The past few months have been a rough ride for Nigeria. Various attacks by militant group Boko Haram have killed hundreds of people, while an increase in the fuel price led to widespread protests and financial hardship for consumers.
It is estimated that Islamic sect Boko Haram has killed 500 people in 2011 and 250 in the first weeks of this year in numerous gun and bomb attacks. Although Boko Haram, which is Hausa for “Western education is sin”, has been in operation for a number of years, its attacks have become more sophisticated and deadly in recent times. Several bombings on Christmas Day claimed dozens of lives. On 20 January, the group launched its most bloody attack yet in the northern city of Kano, killing over 180 people.
To add to the troubles, 1 January 2012 marked the more than doubling of the pump price of petrol, from 65 naira per litre to around 140 naira, due to the Nigerian government’s decision to stop subsidising fuel. This led to a nationwide strike and protests that brought economic activities to a halt in many parts of the country. Although the government initially said the price increase was irreversible, it was forced to reach a compromise by restricting the fuel price to 97 naira.
Negative impact on sales and production
These issues are not only keeping politicians and security chiefs awake at night, but companies are also experiencing pain.
PZ Cussons – a producer of household and personal care products – this week said in a statement that the turmoil in Nigeria is impacting sales and production. “Two events have affected Nigeria … First, social instability over the Christmas period led to a state of emergency being declared in a number of northern states which has impacted sales in those areas. Second, the removal of the fuel duty subsidy led to civil disruption during January and a week-long national strike which affected production in all factories and sales on a national level, during what is a peak trading period.

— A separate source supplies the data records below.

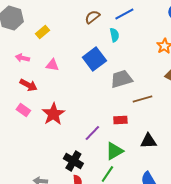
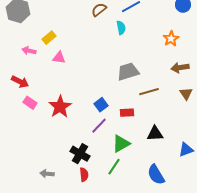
yellow rectangle: (42, 32) -> (49, 38), moved
blue square: (94, 59) -> (101, 105), moved, size x0.6
red arrow: (28, 85) -> (20, 82), moved

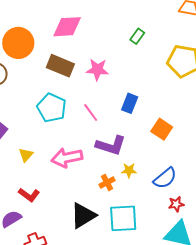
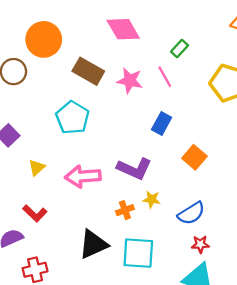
pink diamond: (67, 27) -> (123, 29), moved, turned 56
pink line: (91, 113) -> (165, 77), moved

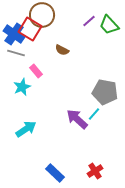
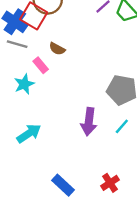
brown semicircle: (62, 50) -> (57, 49), moved
cyan line: (94, 114) -> (122, 126), moved
purple arrow: (77, 119) -> (89, 122), turned -125

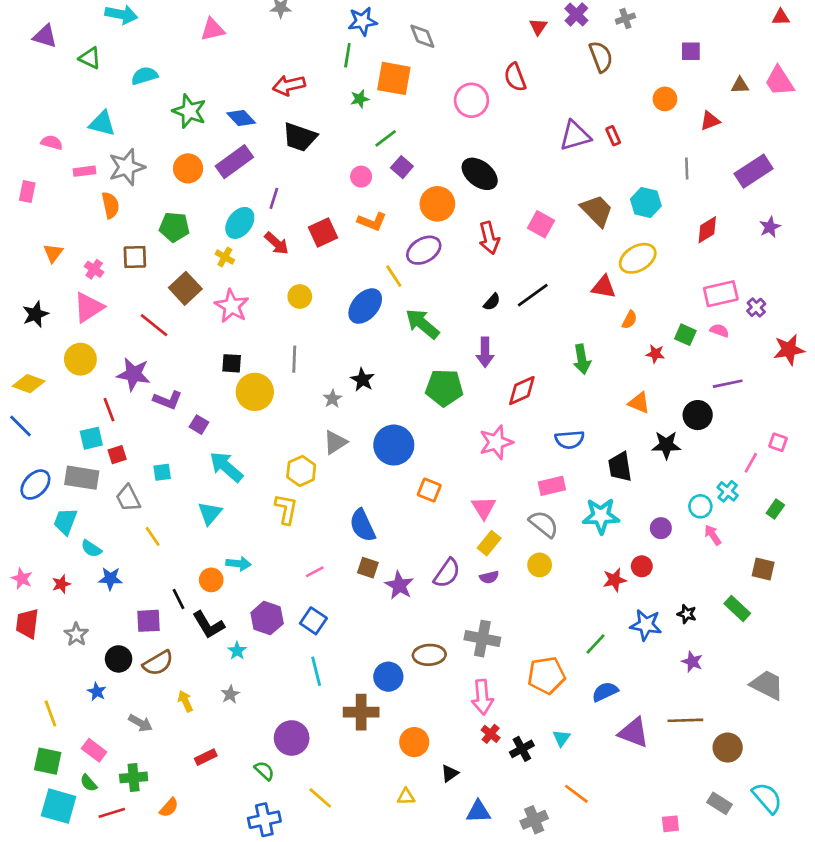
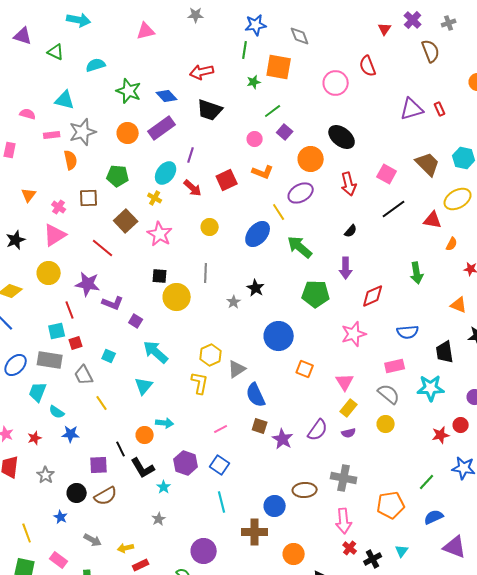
black line: (533, 295) -> (394, 209), moved
gray triangle: (335, 442) -> (237, 369), moved
cyan square: (162, 472) -> (109, 356), turned 32
yellow arrow: (185, 701) -> (126, 548), moved, turned -77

Whilst the strike has now ended and the fuel subsidies have been partially reintroduced, continued social instability in the north together with ongoing fiscal reforms may create further unrest in the balance of year.”

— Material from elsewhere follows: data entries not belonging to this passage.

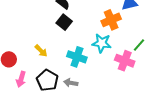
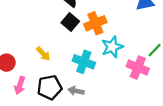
orange cross: (111, 20) -> (95, 23), moved
cyan star: (102, 43) -> (112, 47), turned -30
black pentagon: (47, 80) -> (50, 87), turned 30

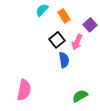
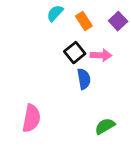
purple square: (90, 25) -> (118, 21), moved
pink arrow: (77, 42) -> (101, 55), turned -112

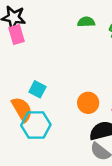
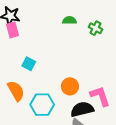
cyan square: (37, 89) -> (29, 64), moved
cyan hexagon: (36, 125) -> (42, 105), moved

PZ Cussons is based in the UK with operations in Europe, Africa and Asia. Nigeria is its largest single market.
The company said that performance over the coming months partly depend on “the severity of any further disruption in Nigeria as well as any impact on consumer disposable income from removal of the fuel subsidy”.
The higher fuel cost is likely to lead to a rise in prices, affecting consumers’ disposable incomes, which could hurt the sales of companies like PZ Cussons. Renaissance Capital noted in a recent report that “the impact of the petrol price hikes could go beyond simply pushing up transport costs. It is also expected to affect the cost of producing goods and services. In particular, the prices of food, clothing and footwear, furnishings, as well as housing and utility costs may tick up on the back of the scrapping of the petrol price subsidy. In addition to higher petrol prices, the cost of producing electricity from petrol-powered generators is also expected to rise.”